Copy each line below as written, but skip the pictures.

→ Extracted material
.....

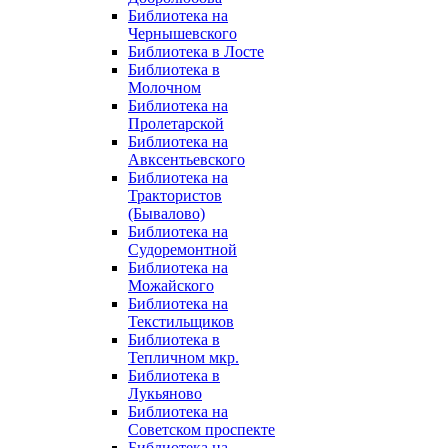
Библиотека на
Чернышевского
Библиотека в Лосте
Библиотека в
Молочном
Библиотека на
Пролетарской
Библиотека на
Авксентьевского
Библиотека на
Трактористов
(Бывалово)
Библиотека на
Судоремонтной
Библиотека на
Можайского
Библиотека на
Текстильщиков
Библиотека в
Тепличном мкр.
Библиотека в
Лукьяново
Библиотека на
Советском проспекте
Библиотека на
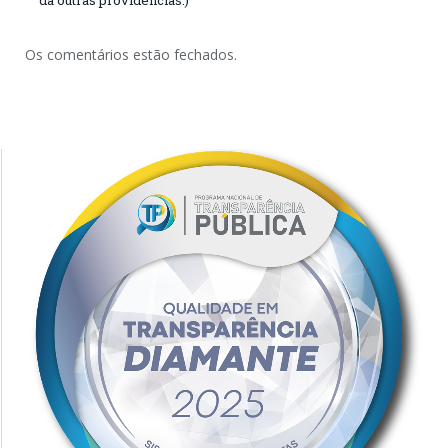
Os comentários estão fechados.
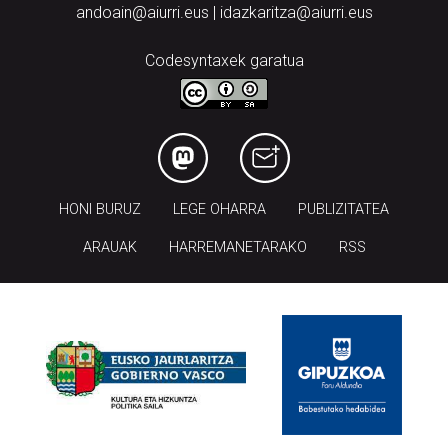
andoain@aiurri.eus | idazkaritza@aiurri.eus
Codesyntaxek garatua
HONI BURUZ
LEGE OHARRA
PUBLIZITATEA
ARAUAK
HARREMANETARAKO
RSS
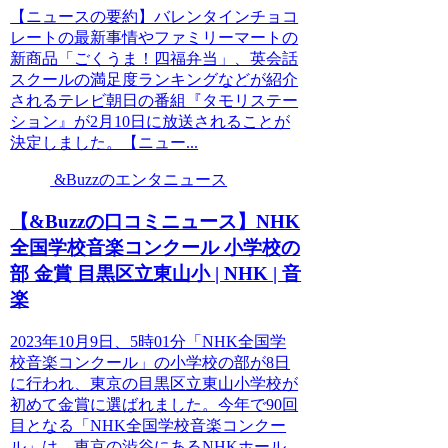
【ニュースの要約】バレンタインチョコ
レートの最新事情やファミリーマートの
新商品「ごくうま！四福弁当」、英会話
スクールの満足度ランキングなどが紹介
されるテレビ朝日の番組『タモリステー
ション』が2月10日に放送されることが
決定しました。【ニュー...
&Buzzのエンタニュース
【&Buzzの口コミニュース】NHK
全国学校音楽コンクール 小学校の
部 金賞 目黒区立東山小 | NHK | 音
楽
2023年10月9日、5時01分「NHK全国学
校音楽コンクール」の小学校の部が8日
に行われ、東京の目黒区立東山小学校が
初めて金賞に選ばれました。今年で90回
目となる「NHK全国学校音楽コンクー
ル」は、東京の渋谷にあるNHKホール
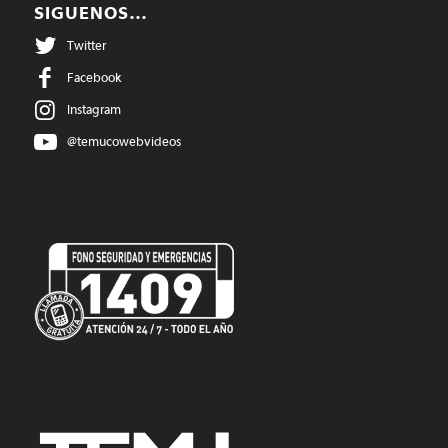
SIGUENOS…
Twitter
Facebook
Instagram
@temucowebvideos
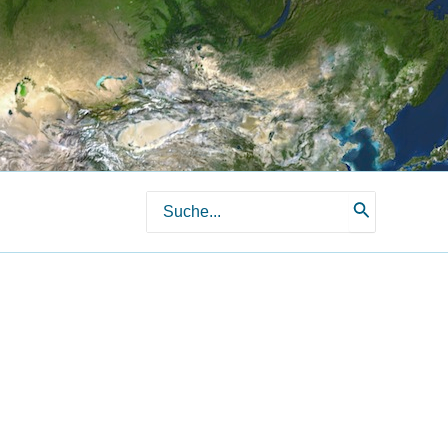
Search
for:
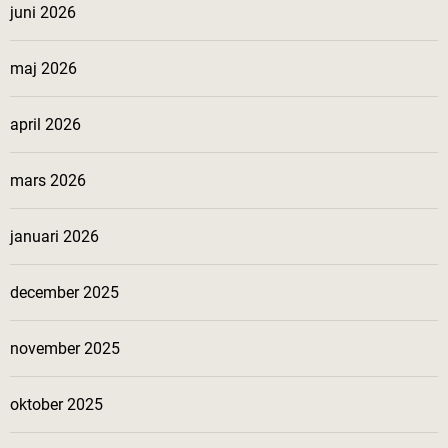
juni 2026
maj 2026
april 2026
mars 2026
januari 2026
december 2025
november 2025
oktober 2025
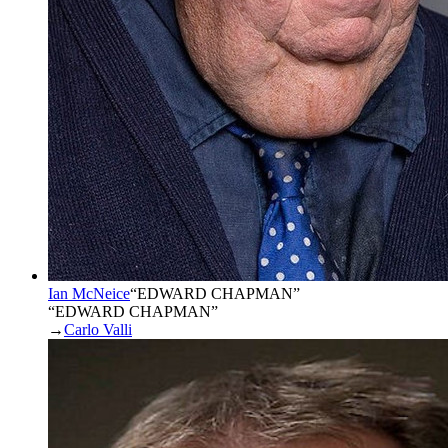
Ian McNeice
“
EDWARD CHAPMAN
”
“EDWARD CHAPMAN”
→
Carlo Valli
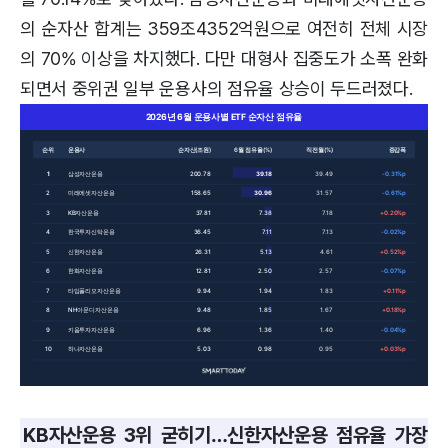
의 순자산 합계는 359조4352억원으로 여전히 전체 시장
의 70% 이상을 차지했다. 다만 대형사 집중도가 소폭 완화
되면서 중위권 일부 운용사의 점유율 상승이 두드러졌다.
2026년 6월 운용사별 ETF 순자산 점유율
순위
운용사
순자산(조원)
6월 점유율(%)
직전월(%)
증감폭
1
삼성자산운용
200.78
39.18
39.49
-0.31%p
2
미래에셋자산운용
158.65
30.96
31.57
-0.61%p
3
KB자산운용
37.81
7.38
7.18
+0.20%p
4
한국투자신탁운용
36.45
7.11
7.13
-0.02%p
5
신한자산운용
26.31
5.13
4.61
+0.52%p
6
한화자산운용
12.81
2.50
2.57
-0.07%p
7
타임폴리오자산운용
9.94
1.94
1.83
+0.11%p
8
NH아문디자산운용
9.48
1.85
1.67
+0.18%p
9
키움투자자산운용
6.96
1.36
1.40
-0.04%p
10
하나자산운용
5.03
0.98
0.95
+0.03%p
KB자산운용 3위 굳히기…신한자산운용 점유율 가장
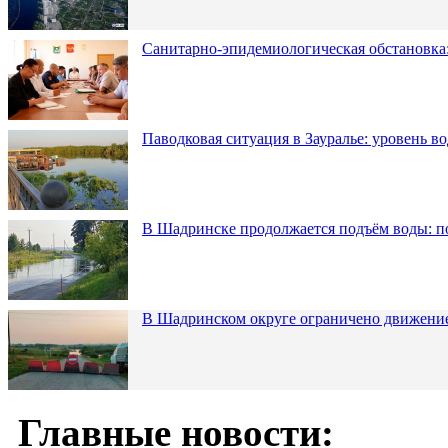
Санитарно-эпидемиологическая обстановка:
Паводковая ситуация в Зауралье: уровень в
В Шадринске продолжается подъём воды: п
В Шадринском округе ограничено движени
Главные новости:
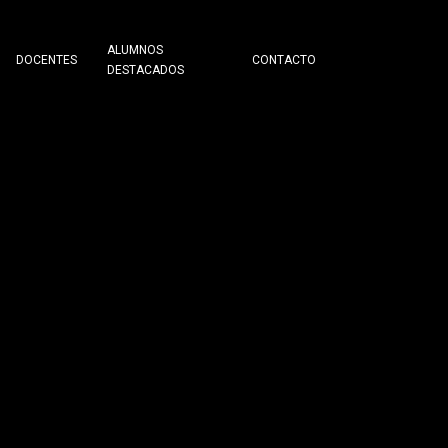
ALUMNOS
DOCENTES
CONTACTO
DESTACADOS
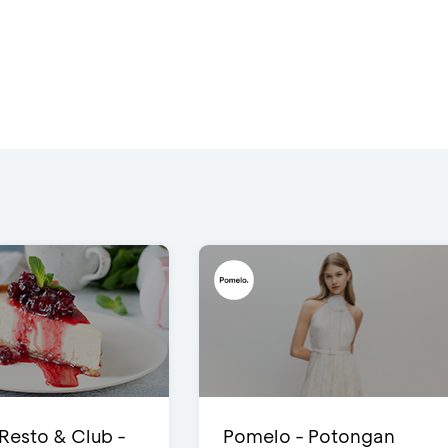
 Resto & Club -
Pomelo - Potongan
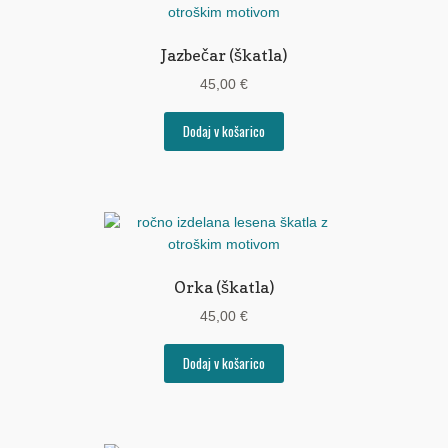
Pogoji poslovanja
Ponudba delavnic
Jazbečar (škatla)
45,00
€
Seznami izdelkov
Dodaj v košarico
Unikatna poslovna darila
Zaključek nakupa
Orka (škatla)
45,00
€
Dodaj v košarico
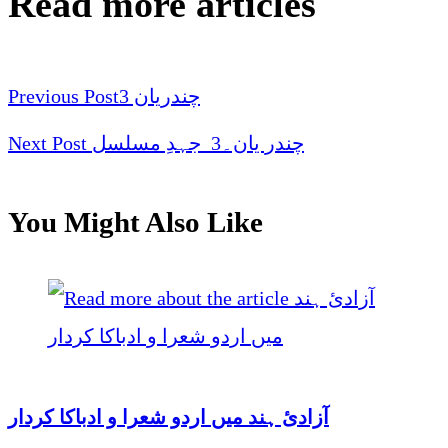
Read more articles
Previous Post
چندریان 3
Next Post
چندر یان۔3 جہدِ مسلسل
You Might Also Like
آزادیٔ ہند میں اردو شعرا و ادباکا کردار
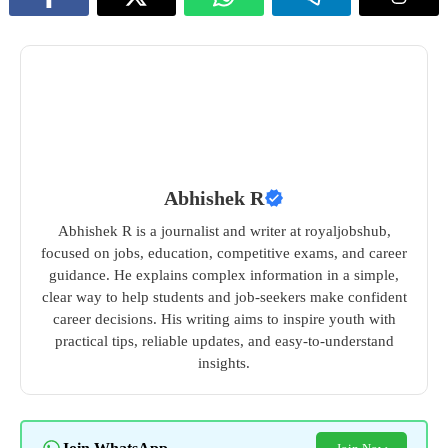
Abhishek R
Abhishek R is a journalist and writer at royaljobshub,
focused on jobs, education, competitive exams, and career
guidance. He explains complex information in a simple,
clear way to help students and job-seekers make confident
career decisions. His writing aims to inspire youth with
practical tips, reliable updates, and easy-to-understand
insights.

.....

→ Output of the task
Библиотека на
Чернышевского
Библиотека в Лосте
Библиотека в
Молочном
Библиотека на
Пролетарской
Библиотека на
Авксентьевского
Библиотека на
Трактористов
(Бывалово)
Библиотека на
Судоремонтной
Библиотека на
Можайского
Библиотека на
Текстильщиков
Библиотека в
Тепличном мкр.
Библиотека в
Лукьяново
Библиотека на
Советском проспекте
Библиотека на
Os comentários estão fechados.
andoain@aiurri.eus | idazkaritza@aiurri.eus
Codesyntaxek garatua
HONI BURUZ
LEGE OHARRA
PUBLIZITATEA
ARAUAK
HARREMANETARAKO
RSS
【ニュースの要約】バレンタインチョコ
レートの最新事情やファミリーマートの
新商品「ごくうま！四福弁当」、英会話
スクールの満足度ランキングなどが紹介
されるテレビ朝日の番組『タモリステー
ション』が2月10日に放送されることが
決定しました。【ニュー...
&Buzzのエンタニュース
【&Buzzの口コミニュース】NHK
全国学校音楽コンクール 小学校の
部 金賞 目黒区立東山小 | NHK | 音
楽
2023年10月9日、5時01分「NHK全国学
校音楽コンクール」の小学校の部が8日
に行われ、東京の目黒区立東山小学校が
初めて金賞に選ばれました。今年で90回
目となる「NHK全国学校音楽コンクー
ル」は、東京の渋谷にあるNHKホール
SIGUENOS…
Twitter
Facebook
Instagram
@temucowebvideos
Search
for:
juni 2026
maj 2026
april 2026
mars 2026
januari 2026
december 2025
november 2025
oktober 2025
Ian McNeice
“
EDWARD CHAPMAN
”
“EDWARD CHAPMAN”
→
Carlo Valli
의 순자산 합계는 359조4352억원으로 여전히 전체 시장
의 70% 이상을 차지했다. 다만 대형사 집중도가 소폭 완화
되면서 중위권 일부 운용사의 점유율 상승이 두드러졌다.
2026년 6월 운용사별 ETF 순자산 점유율
순위
운용사
순자산(조원)
6월 점유율(%)
직전월(%)
증감폭
1
삼성자산운용
200.78
39.18
39.49
-0.31%p
2
미래에셋자산운용
158.65
30.96
31.57
-0.61%p
3
KB자산운용
37.81
7.38
7.18
+0.20%p
4
한국투자신탁운용
36.45
7.11
7.13
-0.02%p
5
신한자산운용
26.31
5.13
4.61
+0.52%p
6
한화자산운용
12.81
2.50
2.57
-0.07%p
7
타임폴리오자산운용
9.94
1.94
1.83
+0.11%p
8
NH아문디자산운용
9.48
1.85
1.67
+0.18%p
9
키움투자자산운용
6.96
1.36
1.40
-0.04%p
10
하나자산운용
5.03
0.98
0.95
+0.03%p
KB자산운용 3위 굳히기…신한자산운용 점유율 가장
Санитарно-эпидемиологическая обстановка:
Паводковая ситуация в Зауралье: уровень в
В Шадринске продолжается подъём воды: п
В Шадринском округе ограничено движени
Главные новости:
ALUMNOS
DOCENTES
CONTACTO
DESTACADOS
 Resto & Club -
Pomelo - Potongan
Pogoji poslovanja
Ponudba delavnic
Jazbečar (škatla)
45,00
€
Seznami izdelkov
Dodaj v košarico
Unikatna poslovna darila
Zaključek nakupa
Orka (škatla)
45,00
€
Dodaj v košarico
Read more articles
Previous Post
چندریان 3
Next Post
چندر یان۔3 جہدِ مسلسل
You Might Also Like
آزادیٔ ہند میں اردو شعرا و ادباکا کردار
Abhishek R
Abhishek R is a journalist and writer at royaljobshub,
focused on jobs, education, competitive exams, and career
guidance. He explains complex information in a simple,
clear way to help students and job-seekers make confident
career decisions. His writing aims to inspire youth with
practical tips, reliable updates, and easy-to-understand
insights.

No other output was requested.